Zebec Network’s ZBCN token risks a deeper correction after rallying nearly 170% in the past two months.
Technical Setup Raises 50% ZBCN Price Dip Risks
ZBCN/USDT traded around $0.0032 this week, down roughly 20% from last week’s local top near the $0.004 area. The pullback emerged after the token tested the upper trendline of a multimonth descending channel pattern on the weekly chart, a setup that often precedes renewed downside moves when resistance holds.

From a technical perspective, the token now risks extending its decline toward its key exponential moving averages first, including the 20-week and 50-week EMAs. These levels may provide temporary support during the ongoing correction phase.
However, the broader bearish setup points to a larger downside target near the channel’s lower trendline.
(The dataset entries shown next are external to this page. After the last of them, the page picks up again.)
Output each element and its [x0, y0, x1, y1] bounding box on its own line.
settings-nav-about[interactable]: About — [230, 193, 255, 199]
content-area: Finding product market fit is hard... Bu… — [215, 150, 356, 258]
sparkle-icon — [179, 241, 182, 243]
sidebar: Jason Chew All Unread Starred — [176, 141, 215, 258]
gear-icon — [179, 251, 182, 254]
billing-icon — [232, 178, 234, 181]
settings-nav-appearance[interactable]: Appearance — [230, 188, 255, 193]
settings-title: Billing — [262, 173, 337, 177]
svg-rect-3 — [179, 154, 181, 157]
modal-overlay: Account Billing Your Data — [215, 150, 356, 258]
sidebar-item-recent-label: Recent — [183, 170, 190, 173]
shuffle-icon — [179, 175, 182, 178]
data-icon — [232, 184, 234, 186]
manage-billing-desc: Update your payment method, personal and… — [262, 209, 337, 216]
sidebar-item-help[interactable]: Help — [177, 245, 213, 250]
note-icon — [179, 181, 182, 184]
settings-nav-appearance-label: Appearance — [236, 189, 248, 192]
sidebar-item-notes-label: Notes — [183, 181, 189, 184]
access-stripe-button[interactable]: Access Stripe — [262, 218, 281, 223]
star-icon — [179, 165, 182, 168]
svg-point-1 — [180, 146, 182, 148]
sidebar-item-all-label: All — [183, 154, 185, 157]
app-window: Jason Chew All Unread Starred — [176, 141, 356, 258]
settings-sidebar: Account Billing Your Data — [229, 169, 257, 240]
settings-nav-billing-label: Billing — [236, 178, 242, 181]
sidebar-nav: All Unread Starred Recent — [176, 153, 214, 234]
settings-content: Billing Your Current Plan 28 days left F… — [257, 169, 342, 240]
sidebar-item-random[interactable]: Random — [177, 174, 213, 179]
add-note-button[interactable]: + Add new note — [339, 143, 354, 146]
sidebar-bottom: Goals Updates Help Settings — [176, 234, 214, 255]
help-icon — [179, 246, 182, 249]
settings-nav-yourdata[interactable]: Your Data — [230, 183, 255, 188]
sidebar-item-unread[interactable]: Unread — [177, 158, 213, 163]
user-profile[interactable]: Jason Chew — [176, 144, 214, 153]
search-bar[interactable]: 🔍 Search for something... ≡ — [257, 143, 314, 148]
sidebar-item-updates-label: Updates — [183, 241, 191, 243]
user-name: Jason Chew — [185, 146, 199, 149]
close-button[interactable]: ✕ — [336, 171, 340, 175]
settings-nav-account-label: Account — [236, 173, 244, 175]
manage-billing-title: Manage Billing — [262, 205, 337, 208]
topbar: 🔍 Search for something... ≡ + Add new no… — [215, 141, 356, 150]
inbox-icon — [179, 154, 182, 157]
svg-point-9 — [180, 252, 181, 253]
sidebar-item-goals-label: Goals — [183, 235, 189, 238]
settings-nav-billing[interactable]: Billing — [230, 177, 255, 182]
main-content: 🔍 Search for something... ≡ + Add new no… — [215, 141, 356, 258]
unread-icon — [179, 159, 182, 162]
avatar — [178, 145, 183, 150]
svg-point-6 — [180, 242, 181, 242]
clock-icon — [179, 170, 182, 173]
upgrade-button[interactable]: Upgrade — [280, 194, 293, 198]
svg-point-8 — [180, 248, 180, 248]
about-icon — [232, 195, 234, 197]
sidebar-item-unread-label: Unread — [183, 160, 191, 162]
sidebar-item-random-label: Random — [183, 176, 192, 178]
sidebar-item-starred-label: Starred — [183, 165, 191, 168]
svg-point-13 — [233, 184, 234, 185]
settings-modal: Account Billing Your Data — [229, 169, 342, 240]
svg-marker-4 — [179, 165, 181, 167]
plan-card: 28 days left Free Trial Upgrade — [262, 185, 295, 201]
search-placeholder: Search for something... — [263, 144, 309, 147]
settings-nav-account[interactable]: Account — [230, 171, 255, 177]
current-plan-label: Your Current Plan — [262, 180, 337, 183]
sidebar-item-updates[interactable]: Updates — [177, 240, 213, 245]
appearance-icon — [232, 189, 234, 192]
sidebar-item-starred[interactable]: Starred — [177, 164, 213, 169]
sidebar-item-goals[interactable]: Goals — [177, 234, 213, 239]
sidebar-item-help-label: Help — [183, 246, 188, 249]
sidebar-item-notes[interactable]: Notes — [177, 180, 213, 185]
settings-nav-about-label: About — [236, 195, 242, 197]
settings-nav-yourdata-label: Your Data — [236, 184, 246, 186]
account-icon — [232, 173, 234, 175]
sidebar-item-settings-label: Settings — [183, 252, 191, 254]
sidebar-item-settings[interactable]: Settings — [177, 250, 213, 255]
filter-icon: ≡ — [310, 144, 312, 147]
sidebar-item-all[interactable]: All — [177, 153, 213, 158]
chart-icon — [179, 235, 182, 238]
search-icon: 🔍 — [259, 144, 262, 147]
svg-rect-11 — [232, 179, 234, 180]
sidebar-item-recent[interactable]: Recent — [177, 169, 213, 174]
That support area aligns with the $0.0014–$0.0016 range, down roughly 50% from current price levels.
Descending channels form when price trends lower between parallel resistance and support trendlines. Traders typically watch the upper trendline as a selling zone and the lower trendline as a potential downside target during corrections.
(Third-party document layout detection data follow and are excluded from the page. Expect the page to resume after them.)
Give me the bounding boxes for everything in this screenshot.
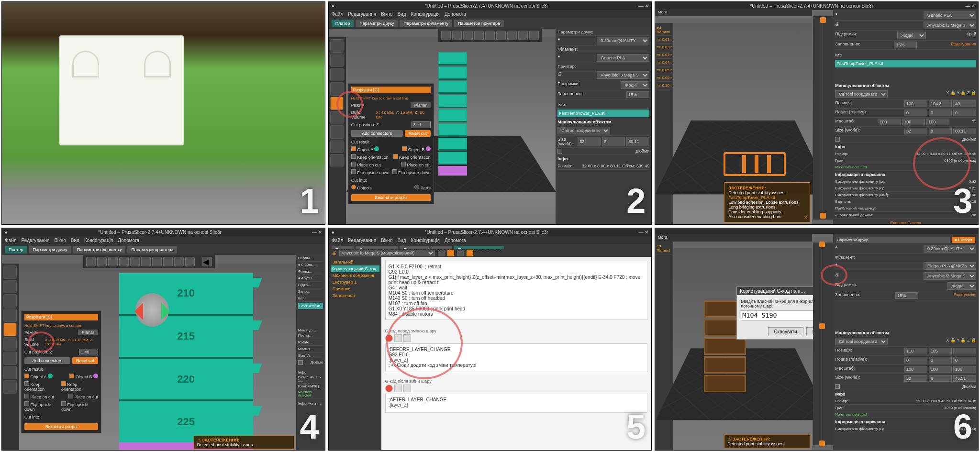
scale-icon[interactable] <box>330 68 344 81</box>
cancel-icon[interactable] <box>467 250 473 256</box>
rot-z[interactable] <box>953 357 976 364</box>
pos-z[interactable] <box>953 348 976 354</box>
objA-check[interactable]: Object A <box>31 375 47 379</box>
rot-y[interactable] <box>929 110 952 116</box>
coord-select[interactable]: Світові координати <box>835 338 888 345</box>
scale-x[interactable] <box>878 119 901 125</box>
size-x[interactable] <box>578 137 601 146</box>
menu-view[interactable]: Вид <box>397 11 406 17</box>
scale-y[interactable] <box>902 119 925 125</box>
split-icon[interactable] <box>141 257 151 266</box>
split-icon[interactable] <box>496 31 506 40</box>
menu-edit[interactable]: Редагування <box>348 11 376 17</box>
del-icon[interactable] <box>97 257 107 266</box>
rot-x[interactable] <box>904 110 927 116</box>
add-connectors-button[interactable]: Add connectors <box>24 357 70 364</box>
size-y[interactable] <box>929 128 952 134</box>
layer-slider[interactable] <box>813 16 833 220</box>
variable-icon[interactable] <box>529 31 539 40</box>
cut-z-input[interactable] <box>79 349 98 355</box>
tree-deps[interactable]: Залежності <box>331 292 379 299</box>
perform-cut-button[interactable]: Виконати розріз <box>24 423 98 430</box>
filament-select[interactable]: Generic PLA <box>924 11 976 19</box>
supports-select[interactable]: Жодні <box>897 32 926 39</box>
pos-y[interactable] <box>929 100 952 107</box>
axis-x-icon[interactable] <box>126 303 143 320</box>
size-y[interactable] <box>929 375 952 382</box>
tree-extruder[interactable]: Екструдер 1 <box>331 279 379 286</box>
model-sliced[interactable] <box>724 152 786 176</box>
printer-select[interactable]: Anycubic i3 Mega S <box>924 22 976 29</box>
infill-input[interactable] <box>894 42 917 48</box>
support-icon[interactable] <box>3 366 17 379</box>
keepB-checkbox[interactable]: Keep orientation <box>399 155 431 160</box>
end-gcode-textarea[interactable]: G1 X-5.0 F2100 ; retract G92 E0.0 G1{if … <box>385 261 648 320</box>
supports-select[interactable]: Жодні <box>621 81 649 89</box>
copy-icon[interactable] <box>119 257 129 266</box>
tab-printer[interactable]: Параметри принтера <box>454 20 504 27</box>
objB-check[interactable]: Object B <box>76 375 92 379</box>
tab-plater[interactable]: Платер <box>332 20 354 27</box>
menubar[interactable]: ФайлРедагуванняВікноВидКонфігураціяДопом… <box>329 236 652 244</box>
object-list-item[interactable]: FastTempTower_PLA.stl <box>557 110 649 117</box>
search-icon[interactable] <box>507 31 517 40</box>
scale-z[interactable] <box>953 366 976 373</box>
slider-handle-bottom[interactable] <box>819 441 825 446</box>
move-icon[interactable] <box>330 39 344 53</box>
undo-icon[interactable] <box>403 334 411 342</box>
reset-dot-icon[interactable] <box>385 334 393 342</box>
arrange-icon[interactable] <box>108 257 118 266</box>
reset-icon[interactable] <box>447 250 454 256</box>
mode-select[interactable]: Planar <box>78 330 98 335</box>
slider-handle-bottom[interactable] <box>820 213 826 219</box>
radio-objects[interactable]: Objects <box>357 186 372 190</box>
axis-y-icon[interactable] <box>161 303 178 320</box>
scale-z[interactable] <box>926 119 949 125</box>
size-z[interactable] <box>953 375 976 382</box>
size-y[interactable] <box>602 137 625 146</box>
filament-select[interactable]: Generic PLA <box>597 54 649 62</box>
tab-plater[interactable]: Платер <box>5 246 27 254</box>
menu-window[interactable]: Вікно <box>381 11 392 17</box>
redo-icon[interactable]: Редагування <box>951 42 976 48</box>
hollow-icon[interactable] <box>330 125 344 139</box>
coord-select[interactable]: Світові координати <box>557 127 610 134</box>
size-x[interactable] <box>904 128 927 134</box>
filament-select[interactable]: Elegoo PLA @MK3a (копія) Roj <box>924 262 976 270</box>
add-connectors-button[interactable]: Add connectors <box>351 130 403 137</box>
add-icon[interactable] <box>441 31 451 40</box>
rotate-icon[interactable] <box>330 54 344 67</box>
reset-cut-button[interactable]: Reset cut <box>72 357 98 364</box>
cancel-button[interactable]: Скасувати <box>768 327 803 336</box>
print-preset-select[interactable]: 0.20mm QUALITY <box>924 245 976 253</box>
cut-icon[interactable] <box>330 97 344 110</box>
menu-file[interactable]: Файл <box>332 11 344 17</box>
menu-window[interactable]: Вікно <box>381 238 392 243</box>
tab-filament[interactable]: Параметри філаменту <box>73 246 126 254</box>
size-z[interactable] <box>626 137 649 146</box>
tab-print[interactable]: Параметри друку <box>29 246 71 254</box>
menu-edit[interactable]: Редагування <box>22 238 50 243</box>
delete-icon[interactable] <box>452 31 462 40</box>
rot-z[interactable] <box>953 110 976 116</box>
gizmo[interactable] <box>135 293 169 327</box>
tree-custom-gcode[interactable]: Користувацький G-код <box>331 265 379 272</box>
menu-file[interactable]: Файл <box>5 238 17 243</box>
tree-notes[interactable]: Примітки <box>331 286 379 292</box>
menu-view[interactable]: Вид <box>397 238 406 243</box>
lock-icon[interactable] <box>394 334 402 342</box>
paste-icon[interactable] <box>485 31 495 40</box>
printer-select[interactable]: Anycubic i3 Mega S (модиф) <box>924 272 976 280</box>
after-layer-textarea[interactable]: ;AFTER_LAYER_CHANGE ;[layer_z] <box>385 394 648 413</box>
compare-icon[interactable] <box>457 250 464 256</box>
menu-help[interactable]: Допомога <box>445 238 466 243</box>
menu-config[interactable]: Конфігурація <box>84 238 113 243</box>
scale-icon[interactable] <box>3 294 17 308</box>
supports-select[interactable]: Жодні <box>947 282 976 290</box>
export-button[interactable]: ● Експорт <box>952 237 975 243</box>
pos-z[interactable] <box>953 100 976 107</box>
cut-z-input[interactable] <box>412 121 431 128</box>
arrange-icon[interactable] <box>463 31 473 40</box>
menu-config[interactable]: Конфігурація <box>411 11 440 17</box>
rot-x[interactable] <box>904 357 927 364</box>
ZBCN’s current structure suggests the token may continue drifting lower into June or July if bearish pressure persists across the broader crypto market.
What If The Bearish Zebec Network Goes Wrong?
Bulls retain a chance to invalidate the bearish setup.
A decisive breakout above the channel’s upper resistance area near $0.0034–$0.0036 could weaken the downside outlook.
Such a move may trigger a fresh rally toward $0.0045, which coincides with the 0.382 Fibonacci retracement level on the weekly chart. ZBCN’s weekly relative strength index (RSI) supports the upside case, having room to rise further as it treads below the overbought threshold of 70.

Until then, traders appear to remain cautious as ZBCN struggles to sustain momentum above channel resistance.